The reason this was such an alarming dream for me is that I had weight loss surgery revision about 10 days before. I was on liquids at that point and some how eating jalapeno poppers, fried mushrooms, mozzarella cheese, brownies and/or cheesecake all night was not a great thing to be doing. I was craving food so bad that it was invading my sleep world. How do I write about that with some interest? Do I described the senses – smell, taste, etc?
Okay, so what I will do is write one sentence that could begin a paragraph. One dream sentence to remind me what to write about. Then I can come back and write from there later. I do not have to do the whole thing perfectly, just one awesome sentence.
About three or four months ago I began reading THE ARTIST WAY. I had bought the journal that went with it. It was suppose to take me 12 weeks yet, I had to take 13 weeks. I got overwhelmed one week and just could not get everything done that one week.
I had begun the book not realizing what it meant to be creative and spiritual at the same time. Over the course of time I began to talk more and more to God while journaling. I talked about my book ideas. I discussed how I wanted to do something that mattered. It was during this time that I realized which story I needed to tackle first. It was the book I had tried writing some 8 year ago.

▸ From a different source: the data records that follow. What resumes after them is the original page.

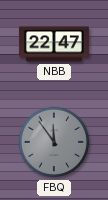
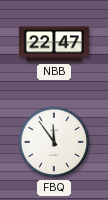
FBQ dial: grey -> white
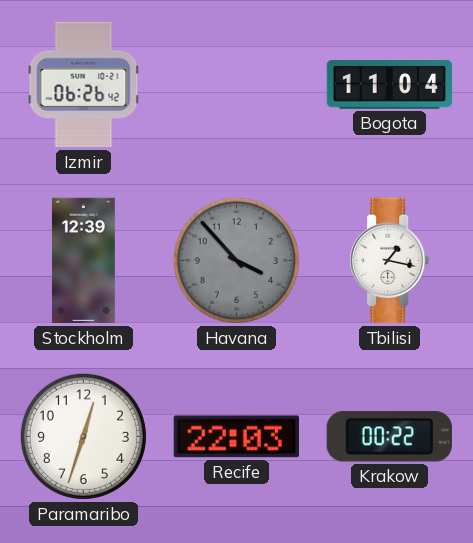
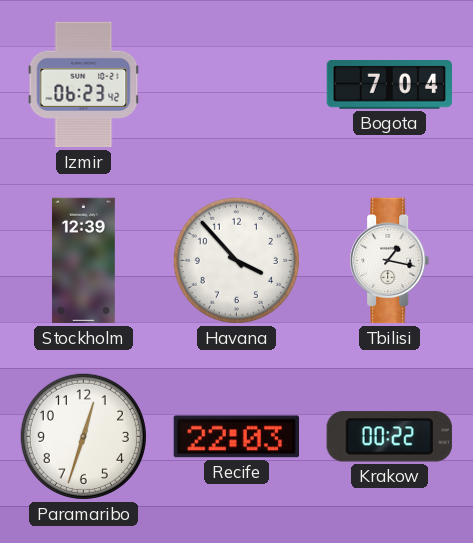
Izmir: 06:26 -> 06:23
Bogota: 11:04 -> 7:04
Havana dial: grey -> white
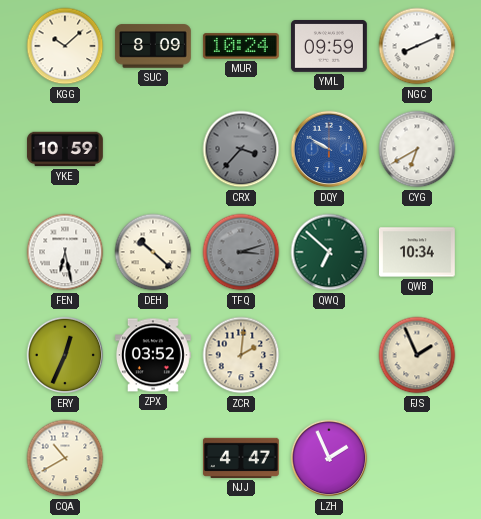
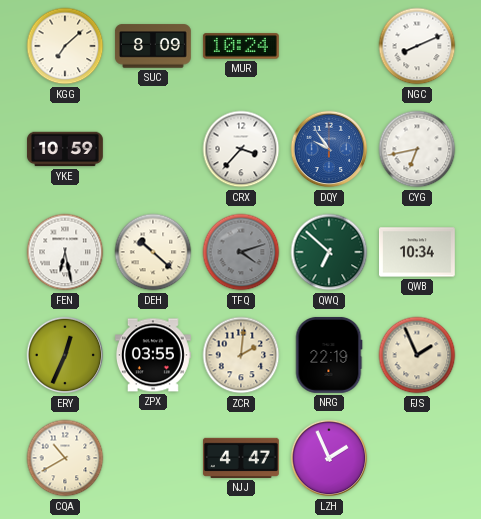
KGG: 10:08 -> 7:08
YML: 09:59 -> none
CRX dial: grey -> white
DQY: 9:50 -> 9:54
CYG: 6:40 -> 6:43
TFQ: 3:12 -> 4:12
ZPX: 03:52 -> 03:55
NRG: none -> 22:19
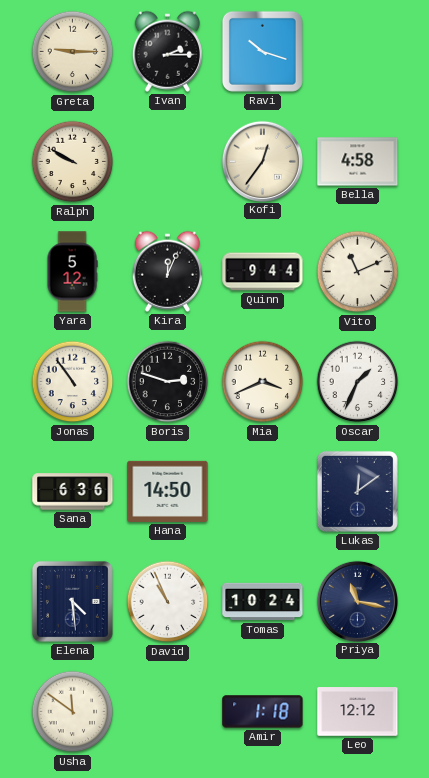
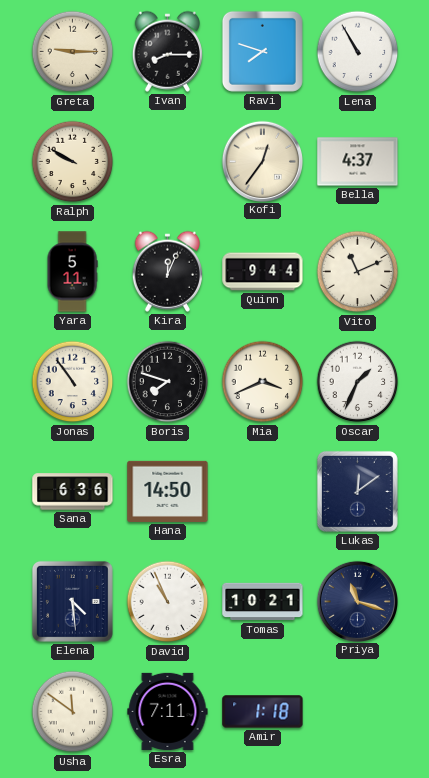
Ivan: 2:15 -> 8:15
Ravi: 10:18 -> 7:48
Lena: none -> 10:55
Bella: 4:58 -> 4:37
Yara: 5:12 -> 5:11
Boris: 2:48 -> 7:48
Tomas: 10:24 -> 10:21
Priya: 11:17 -> 11:18
Esra: none -> 7:11
Leo: 12:12 -> none
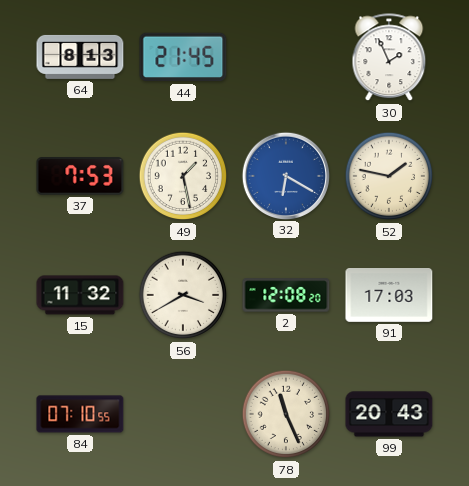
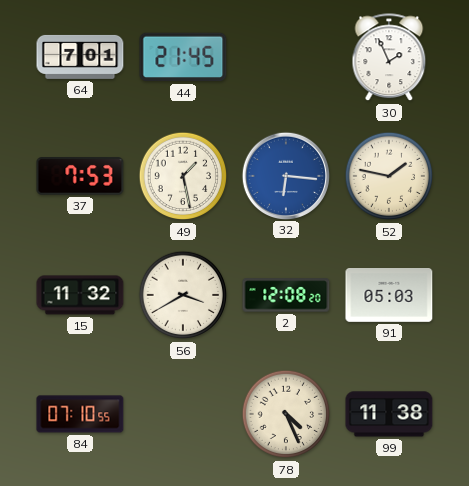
64: 8:13 -> 7:01
32: 6:20 -> 6:16
91: 17:03 -> 05:03
78: 11:26 -> 4:26
99: 20:43 -> 11:38
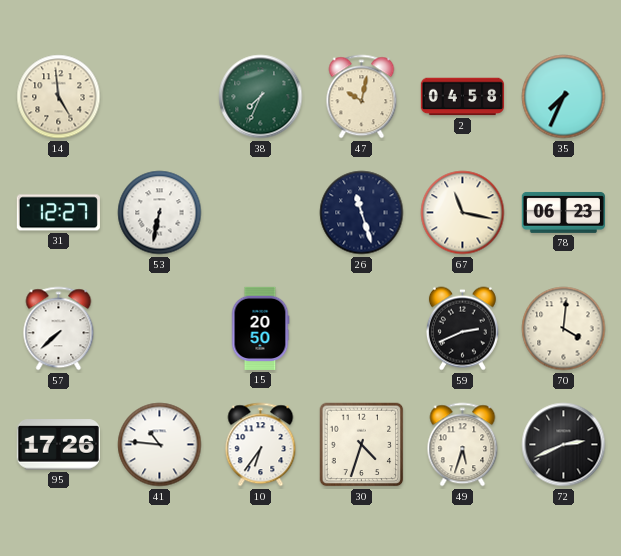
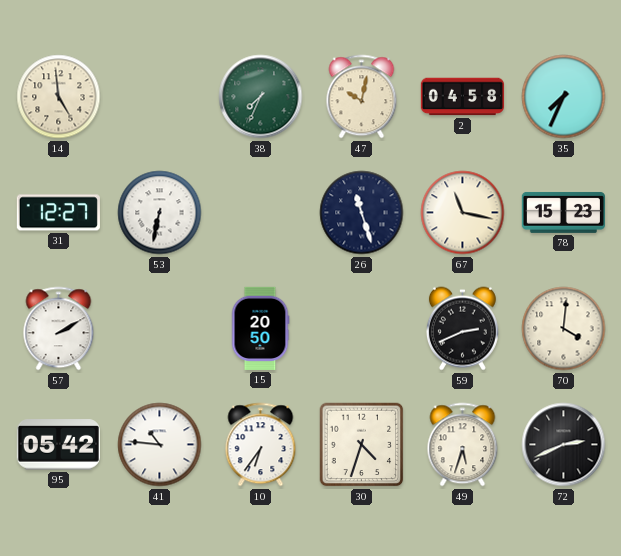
78: 06:23 -> 15:23
57: 7:38 -> 2:10
95: 17:26 -> 05:42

I could not understand how I had forgotten about it. It was a topic that was close to my heart and I do mean literally. I had ended up in the hospital with Congested Heart Failure, COPD, and dieing. I weighted 479 pounds. Seventy-eight pounds later I had a weight loss surgery. The next 12 years proved to be a struggle. My weight fluctuated but my health improved drastically. I was no longer dieing. I had to learn to live with and except I was disabled. I had to realize that I was a precious child of God. My journaling over that 13 week process helped me realized how much healthier I was emotionally and physically.
So it was those weeks of writing and talking with God. Not only is creativity a spiritual journey but I also realized that I am a creative genius.
I had put off writing my first novel by nine days. That is not to say I wasn’t working on. I was doing a little something everyday. Well that is to say everyday except yesterday. Today I wrote the first paragraph. I don’t know whether I like it or if I’ll keep it. I certainly don’t know where to go from the first paragraph.
I have anticipated the moment of writing this book for literally eight years now. I have always had a dream of being a writer and here is my chance. I am fortunate that I have two other story ideas. It could be that I work on all three stories at once but that could be frustrating and lead to three very bad stories.
I guess I worry about fictionalizing a very true story. I am afraid I will accidently type the name of a real person instead of a fictional name. I am afraid that I will not fictionalize the story enough. Even worse then that, I am afraid the book will actually be good, it will be published, and it will be a success. I really could be a successful author.
So where do I go from here? I did start the novel in the first person. I am going to do a little bit of thinking tonight and will probably start writing the book in the third person. This may eliminate the accidental real person name getting out there. After all, I will be talking about fantasy people, people who only exist on paper. This could be totally awesome.
Thank you generous fellow bloggers and readers for listening to my silly struggles.